Friday, March 04, 2005

More than meets the eye

Of course, no discussion of late eighties childhood toys would be complete without the Transformers. Damn these things were so cool. Especially in the beginning, when they were made out of diecast metal. Later, when they got cheap, they were made out of plastic. But even that wasn't so bad, because they started to come with neat options like seperate little head robots.
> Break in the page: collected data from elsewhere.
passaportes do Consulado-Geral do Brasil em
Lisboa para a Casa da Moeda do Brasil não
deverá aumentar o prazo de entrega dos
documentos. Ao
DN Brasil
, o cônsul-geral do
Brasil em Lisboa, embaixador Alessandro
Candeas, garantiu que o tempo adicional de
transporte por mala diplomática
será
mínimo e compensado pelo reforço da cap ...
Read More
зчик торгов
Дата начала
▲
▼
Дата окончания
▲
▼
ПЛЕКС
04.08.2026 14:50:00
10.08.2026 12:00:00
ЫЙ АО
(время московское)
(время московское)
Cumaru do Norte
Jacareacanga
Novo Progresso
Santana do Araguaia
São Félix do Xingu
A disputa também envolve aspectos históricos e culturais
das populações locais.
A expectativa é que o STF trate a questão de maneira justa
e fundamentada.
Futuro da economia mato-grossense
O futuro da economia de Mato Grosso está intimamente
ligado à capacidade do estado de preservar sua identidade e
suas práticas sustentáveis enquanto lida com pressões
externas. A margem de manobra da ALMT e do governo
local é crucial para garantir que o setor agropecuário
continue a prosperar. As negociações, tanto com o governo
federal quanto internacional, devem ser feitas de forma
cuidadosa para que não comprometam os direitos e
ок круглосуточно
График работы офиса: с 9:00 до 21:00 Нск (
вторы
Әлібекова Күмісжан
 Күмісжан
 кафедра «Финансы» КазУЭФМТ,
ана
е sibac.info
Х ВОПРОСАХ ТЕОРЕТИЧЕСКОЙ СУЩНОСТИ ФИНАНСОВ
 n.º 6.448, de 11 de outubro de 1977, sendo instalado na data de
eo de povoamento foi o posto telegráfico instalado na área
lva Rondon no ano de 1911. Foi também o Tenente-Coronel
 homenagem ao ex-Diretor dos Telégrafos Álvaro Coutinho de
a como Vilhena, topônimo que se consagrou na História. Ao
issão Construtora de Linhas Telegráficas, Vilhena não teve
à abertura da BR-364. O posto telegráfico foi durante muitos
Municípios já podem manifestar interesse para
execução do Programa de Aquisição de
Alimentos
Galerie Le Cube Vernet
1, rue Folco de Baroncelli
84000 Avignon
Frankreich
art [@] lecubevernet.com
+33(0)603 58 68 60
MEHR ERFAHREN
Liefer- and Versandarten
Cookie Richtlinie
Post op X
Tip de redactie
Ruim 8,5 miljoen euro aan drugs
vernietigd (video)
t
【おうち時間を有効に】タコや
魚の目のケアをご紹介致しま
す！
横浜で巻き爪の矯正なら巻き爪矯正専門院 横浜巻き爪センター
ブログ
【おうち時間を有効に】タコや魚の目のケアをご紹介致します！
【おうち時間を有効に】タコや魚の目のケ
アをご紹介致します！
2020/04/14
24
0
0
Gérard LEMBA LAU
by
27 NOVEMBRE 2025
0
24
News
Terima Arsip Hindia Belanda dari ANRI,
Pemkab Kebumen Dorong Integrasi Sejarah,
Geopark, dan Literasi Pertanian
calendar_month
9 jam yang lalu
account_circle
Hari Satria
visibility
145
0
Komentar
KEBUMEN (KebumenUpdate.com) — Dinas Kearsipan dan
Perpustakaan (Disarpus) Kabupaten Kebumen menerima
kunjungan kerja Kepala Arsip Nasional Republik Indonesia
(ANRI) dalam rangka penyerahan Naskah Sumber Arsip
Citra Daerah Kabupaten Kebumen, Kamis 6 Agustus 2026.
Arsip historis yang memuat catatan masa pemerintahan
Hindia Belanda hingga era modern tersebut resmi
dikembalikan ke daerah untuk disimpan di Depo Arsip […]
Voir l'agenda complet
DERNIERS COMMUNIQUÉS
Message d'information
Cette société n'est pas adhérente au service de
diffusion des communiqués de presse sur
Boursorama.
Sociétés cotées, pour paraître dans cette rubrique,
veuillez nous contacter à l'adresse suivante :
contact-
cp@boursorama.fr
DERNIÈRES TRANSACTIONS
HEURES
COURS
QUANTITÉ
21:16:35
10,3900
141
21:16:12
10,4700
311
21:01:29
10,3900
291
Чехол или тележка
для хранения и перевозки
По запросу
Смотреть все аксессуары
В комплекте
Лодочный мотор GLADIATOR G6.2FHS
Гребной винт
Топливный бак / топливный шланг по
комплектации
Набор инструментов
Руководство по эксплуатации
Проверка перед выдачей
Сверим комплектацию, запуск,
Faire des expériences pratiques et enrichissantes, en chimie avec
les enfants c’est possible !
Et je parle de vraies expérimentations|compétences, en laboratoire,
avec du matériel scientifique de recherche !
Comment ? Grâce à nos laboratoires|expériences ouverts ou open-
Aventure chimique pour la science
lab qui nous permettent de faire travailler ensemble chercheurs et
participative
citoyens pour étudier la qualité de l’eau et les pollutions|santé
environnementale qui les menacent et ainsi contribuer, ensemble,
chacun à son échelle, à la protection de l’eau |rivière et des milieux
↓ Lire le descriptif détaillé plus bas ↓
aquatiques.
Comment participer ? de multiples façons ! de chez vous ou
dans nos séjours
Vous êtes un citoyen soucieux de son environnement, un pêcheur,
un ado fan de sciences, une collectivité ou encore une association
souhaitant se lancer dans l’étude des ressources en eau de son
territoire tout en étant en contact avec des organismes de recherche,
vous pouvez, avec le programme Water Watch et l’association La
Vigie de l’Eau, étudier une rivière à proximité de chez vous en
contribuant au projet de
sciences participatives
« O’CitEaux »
As a child I had few ambitions greater than the pursuit of Transformers. I snatched them up by the accumulation of my meager allowance, forsaking other diversions such as baseball cards (which I always regarded as boring - I mean, they don't *do* anything! They're just stupid cardstock with some dumb jock plastered over the front!) or candy. Now I wish I'd just kept my collection in good shape. I don't have any of them anymore, I don't think, unless there's some put away in storage somewhere. However, even if any had remained, I'm afraid the tender mercies of an imaginative child would ensure they were in no better than abysmal condition.

Thursday, March 03, 2005

Animal Farm

Today's toy spotlight falls on Barnyard Commandos. I'm not sure if anyone else ever had any, but they were these funny plastic animal things that you mounted with all manner of guns. There were two sides, pigs and rams. Every toy came with a copy of that side's secret battle language. The pigs spoke pig latin, and the rams had a language too but I don't remember the name. They were actually incredibly stupid toys, so it is to my credit that I never had more than one or two. Even so, I wish I'd kept one to have around.

Tuesday, March 01, 2005

The Eternal Struggle

Did anyone else ever have any Battle Beasts? They were little rubber monster-things, approximately the same size as muscle men, but they weren't that weird pink and they had a holographic sticker you had to rub like old Transformers. The sticker would tell you what element the monster belonged to. Of course, with the earlier ones you could tell anyway, since they were all color coded. But they changed that later, so then you had to rub the sticker. I still remember the commercial.

"Fire beats Wood. Wood beats Water. Water beats Fire."